魔力量増えてます9
お父様達がどうして私に伝えなかったのか、疑問に思う所ではあるけれど、私を王位に着けるつもりが無かったからだと思う。
「王位を望まず、貴女は何をしたいのですか?」
「はい、おばあ様。私は辺境伯領の発展に尽力しながら、のんびり暮らしたいと思っています。王位など、私には身に余るのです」
そんなの決まってるじゃん。
面倒くさい王族になんて、なりたいと思うわけが無い。
「蛙の子は蛙だな。お主の父親とそっくりではないか」
豪快に笑いだしたおじい様に、お父様は肩を竦めた。
「ほら、貴方達もいつまでも立っていないで、そこにお座りなさいな」
居心地悪そうに立ったままだったお父様達は、おばあ様の言葉で私達と対面あるソファーに腰を下ろした。

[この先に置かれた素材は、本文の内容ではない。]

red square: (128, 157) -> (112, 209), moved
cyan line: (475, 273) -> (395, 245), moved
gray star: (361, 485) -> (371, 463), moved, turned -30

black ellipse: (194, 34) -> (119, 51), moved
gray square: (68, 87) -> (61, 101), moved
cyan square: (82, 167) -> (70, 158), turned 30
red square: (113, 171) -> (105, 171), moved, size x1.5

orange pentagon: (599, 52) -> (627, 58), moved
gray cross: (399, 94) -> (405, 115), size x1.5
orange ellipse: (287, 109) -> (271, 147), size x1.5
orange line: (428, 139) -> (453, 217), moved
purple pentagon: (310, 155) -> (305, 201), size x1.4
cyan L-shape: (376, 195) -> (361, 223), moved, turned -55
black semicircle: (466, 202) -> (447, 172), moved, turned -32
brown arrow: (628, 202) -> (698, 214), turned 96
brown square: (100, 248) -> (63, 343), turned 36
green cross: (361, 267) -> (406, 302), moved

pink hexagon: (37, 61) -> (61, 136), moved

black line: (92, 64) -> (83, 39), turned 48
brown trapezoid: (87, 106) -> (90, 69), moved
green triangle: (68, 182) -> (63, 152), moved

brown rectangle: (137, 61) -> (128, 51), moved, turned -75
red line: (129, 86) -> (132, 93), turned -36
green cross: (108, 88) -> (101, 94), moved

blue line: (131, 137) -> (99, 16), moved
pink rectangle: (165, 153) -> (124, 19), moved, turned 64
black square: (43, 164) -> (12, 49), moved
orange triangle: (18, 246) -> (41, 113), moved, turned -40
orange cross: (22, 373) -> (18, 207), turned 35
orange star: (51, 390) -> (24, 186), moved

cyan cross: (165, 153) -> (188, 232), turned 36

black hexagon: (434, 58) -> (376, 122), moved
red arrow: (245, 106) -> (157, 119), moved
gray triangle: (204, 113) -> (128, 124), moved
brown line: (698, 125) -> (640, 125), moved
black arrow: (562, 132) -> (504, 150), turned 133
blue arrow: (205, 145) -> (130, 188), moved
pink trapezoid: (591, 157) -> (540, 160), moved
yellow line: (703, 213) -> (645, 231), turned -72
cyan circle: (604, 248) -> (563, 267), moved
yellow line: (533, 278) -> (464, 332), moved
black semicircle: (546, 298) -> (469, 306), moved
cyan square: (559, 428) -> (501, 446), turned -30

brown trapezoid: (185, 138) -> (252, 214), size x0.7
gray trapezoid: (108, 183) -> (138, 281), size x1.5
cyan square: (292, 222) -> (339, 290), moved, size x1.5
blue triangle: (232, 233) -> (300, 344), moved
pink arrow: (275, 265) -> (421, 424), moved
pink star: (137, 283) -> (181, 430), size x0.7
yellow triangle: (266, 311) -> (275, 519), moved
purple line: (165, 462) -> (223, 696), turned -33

「シルバード、なぜ王家の瞳についてこの子に話さぬかった?」
あ、それ、私も気になります。
「父上、アリーシャの瞳が完全に黒くなったのはここ半年の話なのです」
お父様の言葉に、そう言えばここまで黒くなかったような気がしてきた。
「ほぉ。魔力量が急に増え始めたのか。いや、そんな事が有り得るのか」
思案顔のおじい様はうむと顎を撫でた。
「この半年、色々な事が起こりすぎて、すっかり黒い瞳の事を失念していました」
「ほんと、色々ありましたものねぇ」
「父上に指摘される今まで忘れてたな、ハハハ」
本当にお父様とお母様は忘れていただけのようだ。
まぁ、うん、色々は私がしでかしてきたことだよねー。
「認識阻害の眼鏡などと考えるこの娘が、色々の原因のようだな」
おじい様の瞳が私を見下ろす。
正解でーす! なんて軽々は言わないけれど、どうしてバレた。
「はい。本日父上達に相談しようと思っていたのです。我々だけではこの子を守りきるのに力が足りません」
「うむ」
お父様は初めから、おじい様達に相談するつもりだったんだ。
「アリーシャ」
「はい、お父様」
「引退したとは言え父上には知恵も大きな勢力もある。そして信頼するに足りうる充分な人物でもある」
「はい」
「君の事を相談しても良いだろうか? 急ですまない。本当はパーティーが始まる前に君に伝えるはずだったんだが……」
言葉を濁したお父様に、それは私のせいですね、と申し訳なくなった。
アーティファクトなんて、プレゼントされたら、計画飛んじゃうよね。
「お父様、ごめんなさい。おじい様達が味方になってくださるのなら、心強いですね」
「いいんだよ。そうだね、アリーシャ」
お父様は覚悟を決めたようにおじい様を見据えると、
「少し長い話になりますが、どうか驚かずに聞いてください」
と半年前に私がお父様達に話して聞かせたことと、これまでに何があったのかを語り始めた。
おじい様とおばあ様の顔が唖然とするのは、そう、遠くない未来だった。